検認調書謄本は検認手続き完了後、2~3日経つと、必要に応じて家庭裁判所で発行していただけます。手に入るまで時間がかかるものなので、あらかじめ銀行に問合せをして必要書類を確認することをおススメします。ちなみに、検認調書謄本は郵送で取得することも可能。必要に応じて手配を行うと良いでしょう。
2)故人の戸籍謄本
亡くなった家族の戸籍謄本を提出します。
3)受遺者・遺言執行者の印鑑証明書
受遺者全員の印鑑証明書と、遺言執行者が選任されている場合は受遺者全員に加えて遺言執行者の印鑑証明書を提出します。
全員の印鑑証明書が必要なことがポイント。相続人が増えると書類を集めるのも大変なので、早めに案内をしておきましょう。
印鑑証明書は発行日より6ヶ月以内のものの用意が必要。なお、融資取引をしていた場合は、発行されてから3ヶ月以内の印鑑証明書の提出が求められます。
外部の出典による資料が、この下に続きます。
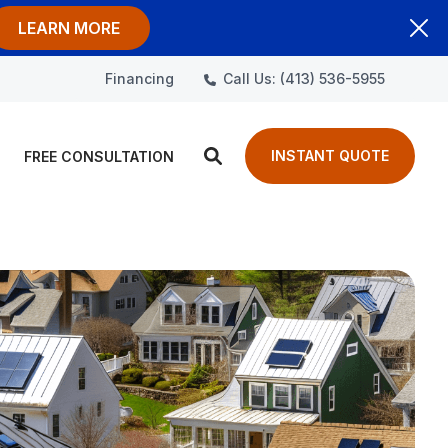
LEARN MORE
Call Us: (413) 536-5955
Financing
INSTANT QUOTE
FREE CONSULTATION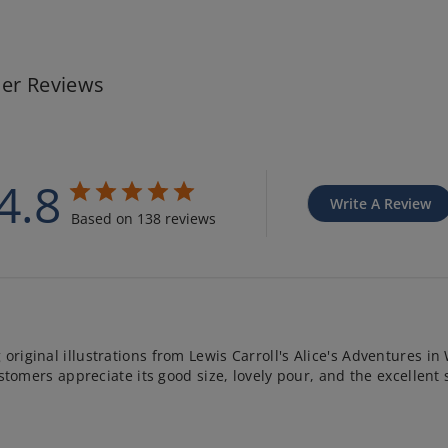
er Reviews
4.8
Write A Review
Based on 138 reviews
original illustrations from Lewis Carroll's Alice's Adventures in 
 Customers appreciate its good size, lovely pour, and the excelle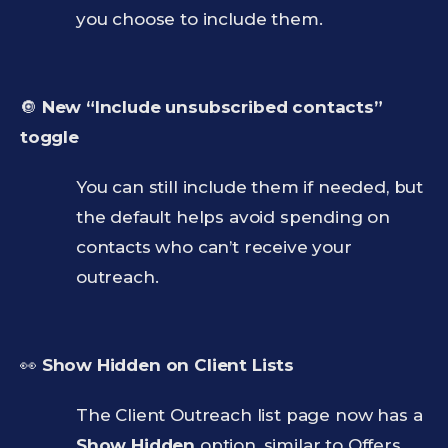
you choose to include them.
🔘
New “Include unsubscribed contacts”
toggle
You can still include them if needed, but
the default helps avoid spending on
contacts who can’t receive your
outreach.
👀
Show Hidden on Client Lists
The Client Outreach list page now has a
Show Hidden
option, similar to Offers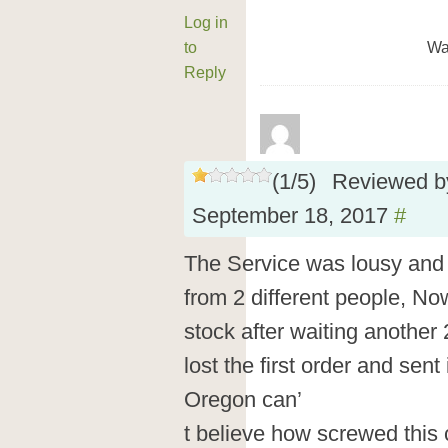
Log in
to
Wa
Reply
(
1
/
5
)
Reviewed 
September 18, 2017
#
The Service was lousy and t
from 2 different people, Now
stock after waiting another 
lost the first order and sent i
Oregon can’
t believe how screwed this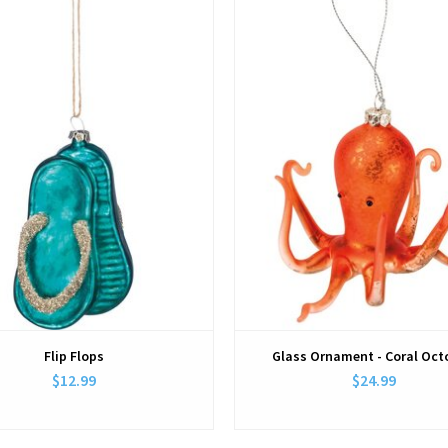
Flip Flops
Glass Ornament - Coral Oc
$12.99
$24.99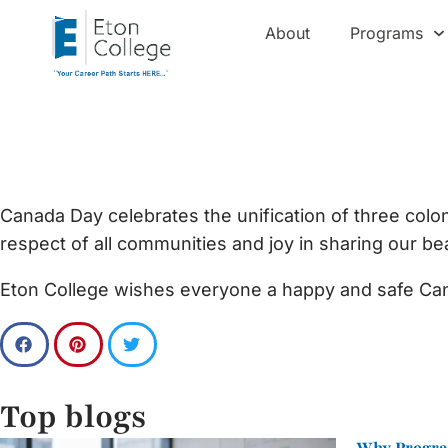
About
Programs
Happy Canada Day
Canada Day celebrates the unification of three coloni
respect of all communities and joy in sharing our bea
Eton College wishes everyone a happy and safe Ca
Top blogs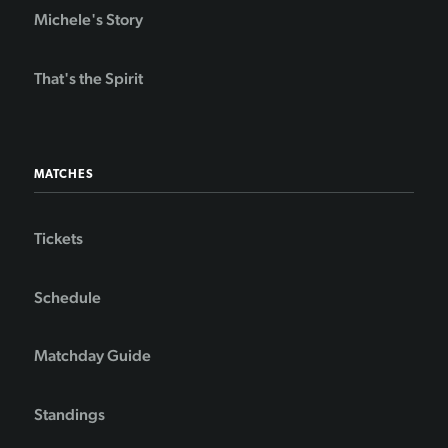
Michele's Story
That's the Spirit
MATCHES
Tickets
Schedule
Matchday Guide
Standings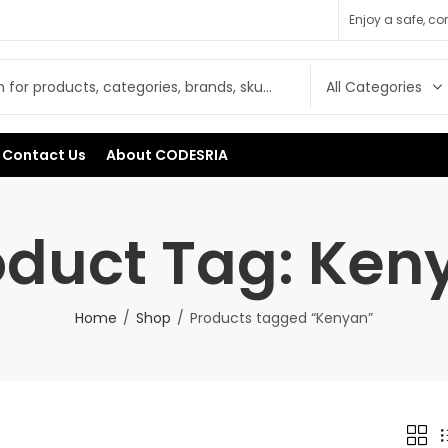
Enjoy a safe, c
Contact Us
About CODESRIA
oduct Tag: Ken
Home
Shop
Products tagged “Kenyan”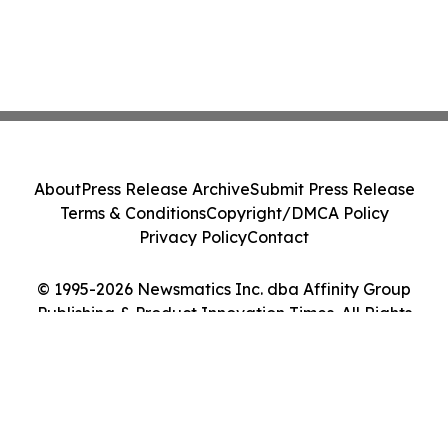
About
Press Release Archive
Submit Press Release
Terms & Conditions
Copyright/DMCA Policy
Privacy Policy
Contact
© 1995-2026 Newsmatics Inc. dba Affinity Group
Publishing & Product Innovation Times. All Rights
Reserved.
Cookie Settings / Your Privacy Choices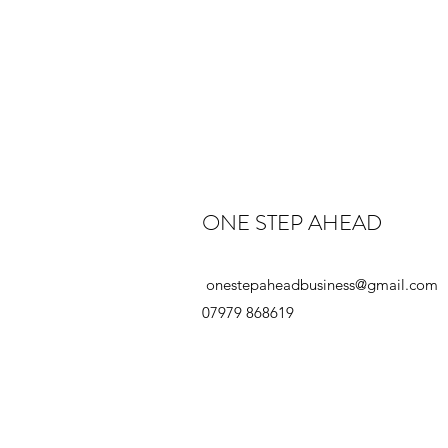
ONE STEP AHEAD
onestepaheadbusiness@gmail.com
07979 868619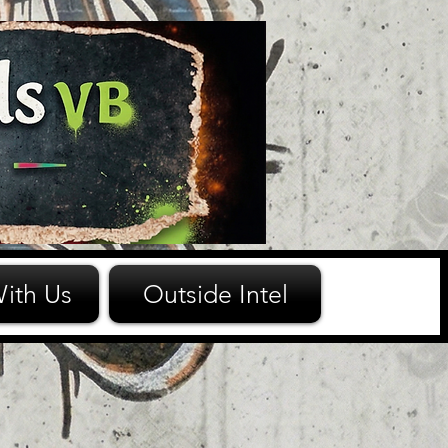
ith Us
Outside Intel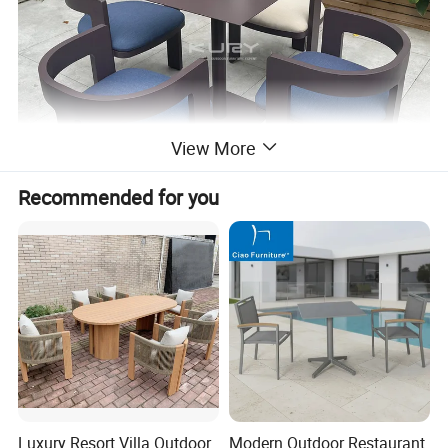
View More
Recommended for you
Luxury Resort Villa Outdoor
Modern Outdoor Restaurant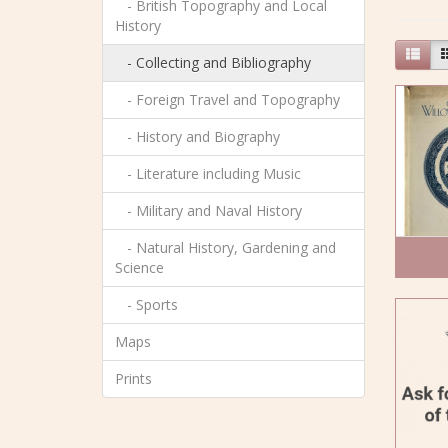
- British Topography and Local
History
- Collecting and Bibliography
- Foreign Travel and Topography
- History and Biography
- Literature including Music
- Military and Naval History
- Natural History, Gardening and
Science
- Sports
Maps
Prints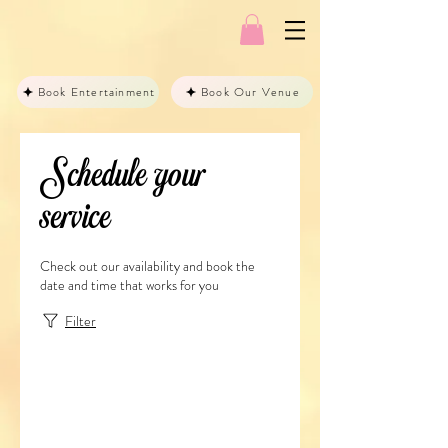
Book Entertainment
Book Our Venue
Schedule your
service
Check out our availability and book the
date and time that works for you
Filter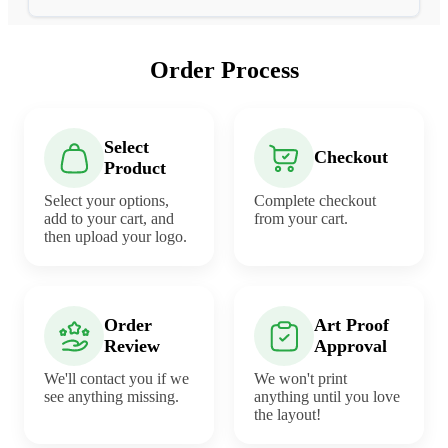
Order Process
Select
Checkout
Product
Select your options,
Complete checkout
add to your cart, and
from your cart.
then upload your logo.
Order
Art Proof
Review
Approval
We'll contact you if we
We won't print
see anything missing.
anything until you love
the layout!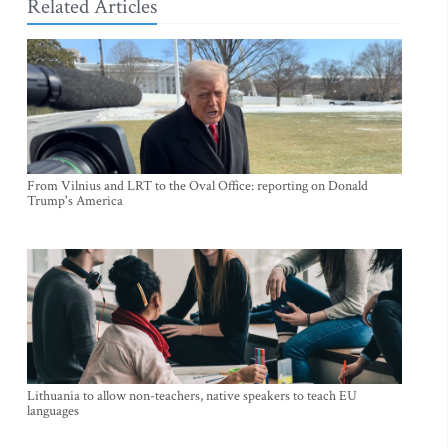
Related Articles
From Vilnius and LRT to the Oval Office: reporting on Donald
Trump's America
Lithuania to allow non-teachers, native speakers to teach EU
languages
海外在住の方は、印鑑証明書に代わって大使館・領事館や公証人役場(notary public)等で発行されるサイン証明書が必要です。
署名証明
日本に住民登録をしていない海外に在留している方に対し,日本の印鑑証明に代わるものとして日本での手続きのために発給されるもので,申請者の署名(及び拇印)が確かに領事の面前でなされたことを証明するものです。証明の方法は2種類です。【形式1】在外公館が発行する証明書と申請者が領事の面前で署名した私文書を綴り合わせて割り印を行うもの
【形式2】申請者の署名を単独で証明するものです。
どちらの証明方法にするかは提出先の意向によりますので,あらかじめ提出先にご確認ください。
引用:外務省 公式サイト
印鑑証明書は日本での住民登録を抹消すると同時に消されてしまいます。このため印鑑証明書は提出できませんが、印鑑証明書に代わる公的な書面が「署名証書」。2種類の形式のうち、どちらが求められるのかは銀行の判断によって異なるので事前に電話で確認をしておきましょう。
4)遺言執行者選任審判書
遺言執行者が選任されたときに交付される書類です。
なお、遺言書で遺言執行者が指定されていた場合は上記書類は不要です。
5)受遺者・遺言執行者の実印・銀行印
亡くなった家族の預貯金等の払い戻しには実印が、名義書き換えをし口座を引き継ぐ場合には、口座を引き継ぐ方の銀行印が必要です。
6)預金通帳・証書等
亡くなった家族の預金通帳・証書等の提出が必要です。貸金庫を利用していた場合は、貸金庫の鍵も忘れずに持っていきましょう。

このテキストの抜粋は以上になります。